Шрифт:
Интервал:
Закладка:
XXVII
Граф Франсуа посмотрел на своего отца, по-прежнему неподвижного, как труп, в глубине странного седалища, наполовину кресла, наполовину шезлонга. Быть может, он прочел на этом абсолютно-неподвижном лице какой-нибудь знак, которого я не заметил. Как бы то ни было, граф повернулся ко мне и сказал:
— Сударь, час операции приближается. Прошу вас, подумайте и спросите себя, нет ли чего-нибудь, чем вы пожелали бы предварительно воспользоваться? Вы знаете, мы готовы сделать все, чтобы доставить вам удовольствие.
Я готов был уже отказаться, когда во мне мелькнула одна мысль, внезапно озарив все мое существо ярким блеском. И я остался на месте с поднятой рукой.
— Говорите же, сударь, — настаивал граф.
Я ответил не сразу, размышляя и рассчитывая про себя. Наконец, приняв решение, я заговорил, глядя на всех троих.

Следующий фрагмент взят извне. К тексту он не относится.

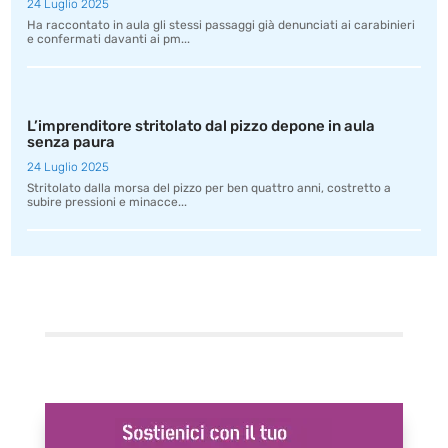
24 Luglio 2025
Ha raccontato in aula gli stessi passaggi già denunciati ai carabinieri
e confermati davanti ai pm...
L’imprenditore stritolato dal pizzo depone in aula
senza paura
24 Luglio 2025
Stritolato dalla morsa del pizzo per ben quattro anni, costretto a
subire pressioni e minacce...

— Господа, я действительно желал бы, чтобы мне была оказана одна милость. И я надеюсь, что вы не откажете мне, потому что я дам хорошую плату за это. Если я получу то, чего желаю, я готов предложить в обмен не только мое пассивное согласие, но самую активную помощь во всем, что бы вам ни вздумалось потребовать после, хотя бы во вред себе самому. Вы мне только что дали возможность увидеть спящей или загипнотизированной госпожу де***, мою подругу. Прекрасно! Я хочу видеть еще раз — последний раз — эту даму; но я хочу ее видеть проснувшейся, сознательной, живой, я хочу говорить с ней, я хочу сказать ей «прости» и оставаться с нею один на один в течение часа. Один час, да! — только час. И вслед за этим я буду вашим, вашим слугой, вашей вещью — как вы захотите, и насколько вы захотите.

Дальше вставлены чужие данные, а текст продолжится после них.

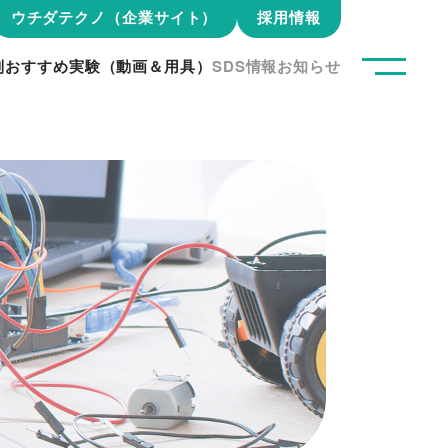
ウチダテクノ（企業サイト）
採用情報
別おすすめ実験（動画＆用具）
SDS情報
お知らせ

Я замолчал и скрестил руки на груди.
Сначала ни граф, ни виконт не ответили ничего. Они колебались, и я видел, что они совещаются взглядами друг с другом. Потом оба обратились к маркизу Гаспару, задавая ему безмолвный вопрос. И на этот раз я ничего не увидел на неподвижном лице, на котором сомкнутые ресницы скрывали взгляд. Но, вероятно, граф Франсуа что-то заметил, потому что сразу и без малейшего колебания отвечал мне:
— Сударь, мы согласны исполнить то, чего вы желаете.

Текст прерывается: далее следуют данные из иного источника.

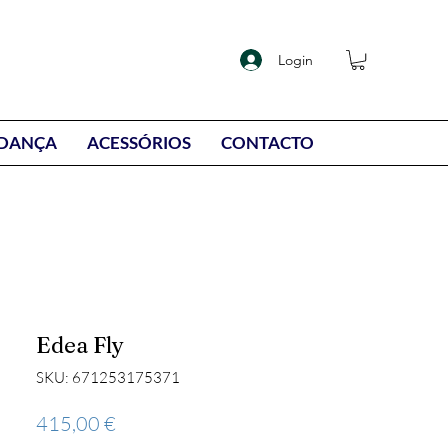
Login
DANÇA
ACESSÓRIOS
CONTACTO
Edea Fly
SKU: 671253175371
Preço
415,00 €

Несказанное волнение заставило меня пошатнуться.
Граф продолжал внимательно изучать лицо своего отца, читая на нем решения, которые он переводил мне.
— Мы согласны, сударь, — повторил он. — Мы будем иметь честь проводить вас к госпоже де***. Мы вас оставим наедине с ней, и минуту спустя эта дама, согласно вашему желанию, проснется. У вас будет досуг свободно болтать с ней, и даже злословить на чей бы то ни было счет. Ибо знайте и не удивляйтесь: госпожа де*** в вашем обществе будет в сознании, и узнает вас, и будет радоваться вашему присутствию, — но, тем не менее, на глазах ее будет невидимая повязка, которую мы наложим; она не будет знать, где она, и нисколько не удивится, встретившись с вами в незнакомой комнате, которую она добросовестно примет за свою или вашу, — короче, не будет знать ничего, что ей запрещено знать в интересах Людей Живых. Если б даже, сударь, вы употребили ваш труд и ваше время на то, чтобы попытаться рассеять это блаженное неведение, — предупреждаю вас, вы ничего не достигнете. Ибо, когда истечет шестидесятая минута, госпожа де*** заснет снова, и сейчас же забудет о вашей встрече, которая совершенно изгладится из ее памяти. А теперь, не угодно ли вам следовать за нами?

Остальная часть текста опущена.